* WHAT YOU NEED TO DO:
In the data below, find every line with the word "biaya" and copy it out.

* THE DATA:
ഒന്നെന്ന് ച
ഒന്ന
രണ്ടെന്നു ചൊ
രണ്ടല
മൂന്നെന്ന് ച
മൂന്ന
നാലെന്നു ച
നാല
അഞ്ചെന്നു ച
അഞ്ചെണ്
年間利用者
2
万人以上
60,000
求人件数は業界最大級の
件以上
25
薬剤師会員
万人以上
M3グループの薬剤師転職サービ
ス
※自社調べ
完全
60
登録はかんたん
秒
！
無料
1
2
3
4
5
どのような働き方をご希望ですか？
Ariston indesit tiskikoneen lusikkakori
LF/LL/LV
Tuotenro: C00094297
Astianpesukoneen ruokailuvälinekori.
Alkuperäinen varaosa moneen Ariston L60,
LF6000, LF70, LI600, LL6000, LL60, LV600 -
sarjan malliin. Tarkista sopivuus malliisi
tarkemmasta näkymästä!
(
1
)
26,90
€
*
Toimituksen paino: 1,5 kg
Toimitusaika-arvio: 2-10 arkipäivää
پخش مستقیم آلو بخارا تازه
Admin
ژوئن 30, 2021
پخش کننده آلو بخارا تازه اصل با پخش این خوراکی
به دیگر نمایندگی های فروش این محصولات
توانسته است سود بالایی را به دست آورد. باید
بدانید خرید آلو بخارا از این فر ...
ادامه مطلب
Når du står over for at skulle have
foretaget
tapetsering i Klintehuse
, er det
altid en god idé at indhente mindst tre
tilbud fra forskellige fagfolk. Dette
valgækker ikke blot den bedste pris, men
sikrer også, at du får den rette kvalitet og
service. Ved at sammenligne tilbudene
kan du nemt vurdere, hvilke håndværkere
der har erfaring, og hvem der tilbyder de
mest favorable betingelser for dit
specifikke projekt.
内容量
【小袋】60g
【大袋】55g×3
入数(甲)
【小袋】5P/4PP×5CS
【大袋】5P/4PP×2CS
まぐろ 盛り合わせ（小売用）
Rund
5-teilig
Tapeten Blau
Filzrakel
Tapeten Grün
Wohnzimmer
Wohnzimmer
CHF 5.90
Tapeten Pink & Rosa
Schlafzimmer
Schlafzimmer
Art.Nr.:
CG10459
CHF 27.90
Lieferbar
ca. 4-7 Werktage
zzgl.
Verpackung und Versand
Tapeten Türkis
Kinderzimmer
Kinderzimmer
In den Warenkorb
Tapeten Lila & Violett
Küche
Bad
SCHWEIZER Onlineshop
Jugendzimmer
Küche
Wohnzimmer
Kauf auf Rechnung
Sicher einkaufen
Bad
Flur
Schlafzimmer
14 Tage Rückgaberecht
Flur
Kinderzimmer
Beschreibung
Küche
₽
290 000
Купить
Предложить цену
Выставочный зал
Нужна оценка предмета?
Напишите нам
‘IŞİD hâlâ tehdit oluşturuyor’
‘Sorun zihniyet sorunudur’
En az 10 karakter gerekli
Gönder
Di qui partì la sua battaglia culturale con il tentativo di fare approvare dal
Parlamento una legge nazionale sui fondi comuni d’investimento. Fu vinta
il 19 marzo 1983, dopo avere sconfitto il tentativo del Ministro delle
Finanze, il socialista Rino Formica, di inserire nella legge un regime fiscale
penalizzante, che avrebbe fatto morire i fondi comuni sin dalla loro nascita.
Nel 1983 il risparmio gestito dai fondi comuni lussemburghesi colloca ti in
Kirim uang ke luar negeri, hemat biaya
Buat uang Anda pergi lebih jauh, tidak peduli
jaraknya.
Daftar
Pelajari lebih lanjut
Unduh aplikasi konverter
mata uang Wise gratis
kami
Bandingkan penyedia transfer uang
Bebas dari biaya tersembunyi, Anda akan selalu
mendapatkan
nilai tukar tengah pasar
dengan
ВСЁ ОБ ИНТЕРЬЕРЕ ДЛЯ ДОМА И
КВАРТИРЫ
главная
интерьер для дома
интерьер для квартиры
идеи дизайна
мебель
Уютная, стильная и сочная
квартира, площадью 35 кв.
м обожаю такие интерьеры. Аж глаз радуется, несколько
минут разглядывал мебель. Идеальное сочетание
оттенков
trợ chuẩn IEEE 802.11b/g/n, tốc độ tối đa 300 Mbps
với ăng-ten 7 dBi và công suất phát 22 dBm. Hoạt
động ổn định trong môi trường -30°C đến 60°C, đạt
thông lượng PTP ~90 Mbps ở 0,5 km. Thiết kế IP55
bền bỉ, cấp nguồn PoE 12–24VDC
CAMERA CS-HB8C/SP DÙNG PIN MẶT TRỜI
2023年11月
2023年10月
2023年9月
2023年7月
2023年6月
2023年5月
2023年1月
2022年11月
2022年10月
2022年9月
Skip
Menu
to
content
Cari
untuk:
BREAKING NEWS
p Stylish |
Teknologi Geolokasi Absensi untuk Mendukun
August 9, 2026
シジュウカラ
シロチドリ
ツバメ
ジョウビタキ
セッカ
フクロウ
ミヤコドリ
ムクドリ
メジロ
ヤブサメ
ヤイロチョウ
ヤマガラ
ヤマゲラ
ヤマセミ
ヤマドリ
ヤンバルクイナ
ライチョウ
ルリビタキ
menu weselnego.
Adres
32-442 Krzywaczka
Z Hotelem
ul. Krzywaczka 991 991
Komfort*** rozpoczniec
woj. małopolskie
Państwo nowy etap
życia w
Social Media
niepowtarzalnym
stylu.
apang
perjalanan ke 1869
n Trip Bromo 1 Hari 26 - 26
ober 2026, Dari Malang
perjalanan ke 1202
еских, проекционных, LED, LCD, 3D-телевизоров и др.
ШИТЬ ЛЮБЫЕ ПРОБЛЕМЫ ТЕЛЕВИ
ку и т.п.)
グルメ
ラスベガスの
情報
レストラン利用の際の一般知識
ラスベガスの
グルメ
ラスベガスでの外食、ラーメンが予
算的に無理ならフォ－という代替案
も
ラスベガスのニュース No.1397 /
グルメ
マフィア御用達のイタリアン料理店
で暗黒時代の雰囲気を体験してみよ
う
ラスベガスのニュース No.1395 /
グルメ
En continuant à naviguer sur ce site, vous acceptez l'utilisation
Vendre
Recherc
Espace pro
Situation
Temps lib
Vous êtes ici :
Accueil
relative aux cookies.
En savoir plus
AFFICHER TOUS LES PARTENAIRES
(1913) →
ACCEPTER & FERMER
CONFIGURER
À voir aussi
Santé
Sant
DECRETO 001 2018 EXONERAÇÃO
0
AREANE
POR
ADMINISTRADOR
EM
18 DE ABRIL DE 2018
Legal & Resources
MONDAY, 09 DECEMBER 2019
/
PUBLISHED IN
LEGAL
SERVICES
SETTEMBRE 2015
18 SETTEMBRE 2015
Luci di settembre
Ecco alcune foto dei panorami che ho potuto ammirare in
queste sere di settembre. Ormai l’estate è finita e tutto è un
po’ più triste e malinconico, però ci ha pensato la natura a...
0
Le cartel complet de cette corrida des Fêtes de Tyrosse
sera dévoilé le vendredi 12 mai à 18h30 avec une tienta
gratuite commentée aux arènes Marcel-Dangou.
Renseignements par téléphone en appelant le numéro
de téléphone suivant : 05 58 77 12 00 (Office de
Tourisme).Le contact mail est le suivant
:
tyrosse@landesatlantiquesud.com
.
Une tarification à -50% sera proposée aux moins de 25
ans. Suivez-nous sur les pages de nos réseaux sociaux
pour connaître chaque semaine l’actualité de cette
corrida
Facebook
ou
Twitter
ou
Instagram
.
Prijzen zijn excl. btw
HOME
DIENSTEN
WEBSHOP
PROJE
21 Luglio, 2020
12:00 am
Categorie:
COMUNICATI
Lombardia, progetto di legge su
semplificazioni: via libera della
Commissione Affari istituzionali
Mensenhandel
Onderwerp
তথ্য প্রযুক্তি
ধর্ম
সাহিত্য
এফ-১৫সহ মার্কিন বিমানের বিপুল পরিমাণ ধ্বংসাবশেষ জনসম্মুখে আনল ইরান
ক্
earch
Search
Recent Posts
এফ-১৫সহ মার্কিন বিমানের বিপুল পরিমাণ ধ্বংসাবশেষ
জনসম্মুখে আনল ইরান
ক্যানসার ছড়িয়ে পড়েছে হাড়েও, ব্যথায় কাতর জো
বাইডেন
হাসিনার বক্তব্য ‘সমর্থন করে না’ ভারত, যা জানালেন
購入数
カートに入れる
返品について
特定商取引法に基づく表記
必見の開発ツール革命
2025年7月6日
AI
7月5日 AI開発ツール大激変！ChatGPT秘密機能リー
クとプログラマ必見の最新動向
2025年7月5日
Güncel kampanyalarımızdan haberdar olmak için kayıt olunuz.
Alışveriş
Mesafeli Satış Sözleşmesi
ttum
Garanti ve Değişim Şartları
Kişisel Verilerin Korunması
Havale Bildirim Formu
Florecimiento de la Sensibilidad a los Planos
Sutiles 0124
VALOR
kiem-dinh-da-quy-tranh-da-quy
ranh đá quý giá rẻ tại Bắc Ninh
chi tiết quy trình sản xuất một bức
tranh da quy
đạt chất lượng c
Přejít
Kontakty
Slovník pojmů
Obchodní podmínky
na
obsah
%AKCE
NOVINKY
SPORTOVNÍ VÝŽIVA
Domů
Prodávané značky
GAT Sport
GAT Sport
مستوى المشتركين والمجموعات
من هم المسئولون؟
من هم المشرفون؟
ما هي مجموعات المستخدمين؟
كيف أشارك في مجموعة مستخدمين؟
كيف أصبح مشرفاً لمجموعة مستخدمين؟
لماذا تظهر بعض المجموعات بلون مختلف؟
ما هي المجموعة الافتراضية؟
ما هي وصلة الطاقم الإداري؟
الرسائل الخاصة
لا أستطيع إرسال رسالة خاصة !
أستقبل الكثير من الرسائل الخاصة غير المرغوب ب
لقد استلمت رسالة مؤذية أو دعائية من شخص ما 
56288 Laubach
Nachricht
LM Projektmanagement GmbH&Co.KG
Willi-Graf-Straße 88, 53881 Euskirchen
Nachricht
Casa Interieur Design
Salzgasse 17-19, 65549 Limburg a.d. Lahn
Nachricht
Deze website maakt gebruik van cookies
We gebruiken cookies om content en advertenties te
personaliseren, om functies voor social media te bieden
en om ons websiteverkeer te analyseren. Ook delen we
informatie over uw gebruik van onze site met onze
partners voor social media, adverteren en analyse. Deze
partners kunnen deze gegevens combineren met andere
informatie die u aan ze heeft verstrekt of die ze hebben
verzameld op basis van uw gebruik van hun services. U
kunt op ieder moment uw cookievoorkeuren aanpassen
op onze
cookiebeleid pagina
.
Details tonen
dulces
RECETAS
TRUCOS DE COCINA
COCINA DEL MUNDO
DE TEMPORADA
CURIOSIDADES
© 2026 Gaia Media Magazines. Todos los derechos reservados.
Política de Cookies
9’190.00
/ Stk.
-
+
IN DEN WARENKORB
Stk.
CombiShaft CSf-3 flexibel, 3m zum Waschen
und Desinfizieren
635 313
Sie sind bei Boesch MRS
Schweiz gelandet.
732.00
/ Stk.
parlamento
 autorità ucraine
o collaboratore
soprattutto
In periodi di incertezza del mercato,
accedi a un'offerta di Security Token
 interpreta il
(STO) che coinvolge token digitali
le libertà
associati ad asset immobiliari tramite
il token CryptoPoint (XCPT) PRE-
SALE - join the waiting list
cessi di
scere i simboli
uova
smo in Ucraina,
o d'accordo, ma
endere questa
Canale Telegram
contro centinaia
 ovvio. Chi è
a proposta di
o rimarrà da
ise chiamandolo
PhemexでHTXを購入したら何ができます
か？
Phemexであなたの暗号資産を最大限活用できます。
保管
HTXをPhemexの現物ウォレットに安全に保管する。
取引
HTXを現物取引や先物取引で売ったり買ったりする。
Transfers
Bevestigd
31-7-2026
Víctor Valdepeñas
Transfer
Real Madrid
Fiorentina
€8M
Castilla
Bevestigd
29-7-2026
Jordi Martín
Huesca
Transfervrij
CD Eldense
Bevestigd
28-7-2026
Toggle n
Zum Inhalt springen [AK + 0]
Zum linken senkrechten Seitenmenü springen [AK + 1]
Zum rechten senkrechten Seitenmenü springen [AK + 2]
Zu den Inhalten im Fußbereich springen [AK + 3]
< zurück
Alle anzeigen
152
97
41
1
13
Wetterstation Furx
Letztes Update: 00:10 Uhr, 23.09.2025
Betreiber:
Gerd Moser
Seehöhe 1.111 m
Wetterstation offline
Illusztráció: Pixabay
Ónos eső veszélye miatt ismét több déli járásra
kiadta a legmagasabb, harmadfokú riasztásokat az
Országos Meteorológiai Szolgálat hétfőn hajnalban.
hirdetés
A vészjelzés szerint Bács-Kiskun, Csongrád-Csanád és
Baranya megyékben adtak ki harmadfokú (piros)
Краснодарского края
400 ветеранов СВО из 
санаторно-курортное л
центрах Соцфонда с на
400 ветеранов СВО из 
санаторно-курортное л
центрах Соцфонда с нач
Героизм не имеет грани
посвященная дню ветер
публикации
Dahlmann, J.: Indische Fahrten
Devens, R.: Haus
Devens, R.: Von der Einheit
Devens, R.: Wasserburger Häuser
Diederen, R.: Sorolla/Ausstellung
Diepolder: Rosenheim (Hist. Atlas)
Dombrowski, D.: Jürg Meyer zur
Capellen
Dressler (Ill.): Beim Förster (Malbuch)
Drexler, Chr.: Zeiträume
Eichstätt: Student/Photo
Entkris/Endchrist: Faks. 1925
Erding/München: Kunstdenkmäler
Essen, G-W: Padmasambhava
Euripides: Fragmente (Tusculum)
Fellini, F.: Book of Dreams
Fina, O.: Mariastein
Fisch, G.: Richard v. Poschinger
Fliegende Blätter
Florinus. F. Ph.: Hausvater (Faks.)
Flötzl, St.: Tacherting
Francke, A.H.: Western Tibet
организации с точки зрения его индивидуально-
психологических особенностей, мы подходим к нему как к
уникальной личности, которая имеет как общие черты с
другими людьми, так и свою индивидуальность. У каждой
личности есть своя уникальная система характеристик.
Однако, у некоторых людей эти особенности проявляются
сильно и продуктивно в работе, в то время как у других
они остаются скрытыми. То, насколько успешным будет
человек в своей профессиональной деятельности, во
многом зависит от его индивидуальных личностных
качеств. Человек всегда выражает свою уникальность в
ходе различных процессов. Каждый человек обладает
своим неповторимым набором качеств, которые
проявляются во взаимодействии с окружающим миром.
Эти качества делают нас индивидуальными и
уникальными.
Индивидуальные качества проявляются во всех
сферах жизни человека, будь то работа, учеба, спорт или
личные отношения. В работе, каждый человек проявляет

* EXERCISE ANSWER:
Kirim uang ke luar negeri, hemat biaya
Bebas dari biaya tersembunyi, Anda akan selalu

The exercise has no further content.